[[ Data shown open ]]

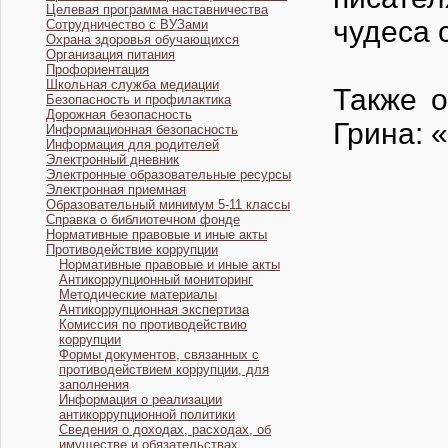
Целевая программа наставничества
чудеса 
Сотрудничество с ВУЗами
Охрана здоровья обучающихся
Организация питания
Профориентация
Школьная служба медиации
Также 
Безопасность и профилактика
Дорожная безопасность
Грина: 
Информационная безопасность
Информация для родителей
Электронный дневник
Электронные образовательные ресурсы
Электронная приемная
Образовательный минимум 5-11 классы
Справка о библиотечном фонде
Нормативные правовые и иные акты
Противодействие коррупции
Нормативные правовые и иные акты
Антикоррупционный мониторинг
Методические материалы
Антикоррупционная экспертиза
Комиссия по противодействию
коррупции
Формы документов, связанных с
противодействием коррупции, для
заполнения
Информация о реализации
антикоррупционной политики
Сведения о доходах, расходах, об
имуществе и обязательствах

[[ Data shown closed ]]

> [What you need to do]: Each line above should be written out again unchanged; no images are to be carried over.

> [Solution]:
Целевая программа наставничества
чудеса 
Сотрудничество с ВУЗами
Охрана здоровья обучающихся
Организация питания
Профориентация
Школьная служба медиации
Также 
Безопасность и профилактика
Дорожная безопасность
Грина: 
Информационная безопасность
Информация для родителей
Электронный дневник
Электронные образовательные ресурсы
Электронная приемная
Образовательный минимум 5-11 классы
Справка о библиотечном фонде
Нормативные правовые и иные акты
Противодействие коррупции
Нормативные правовые и иные акты
Антикоррупционный мониторинг
Методические материалы
Антикоррупционная экспертиза
Комиссия по противодействию
коррупции
Формы документов, связанных с
противодействием коррупции, для
заполнения
Информация о реализации
антикоррупционной политики
Сведения о доходах, расходах, об
имуществе и обязательствах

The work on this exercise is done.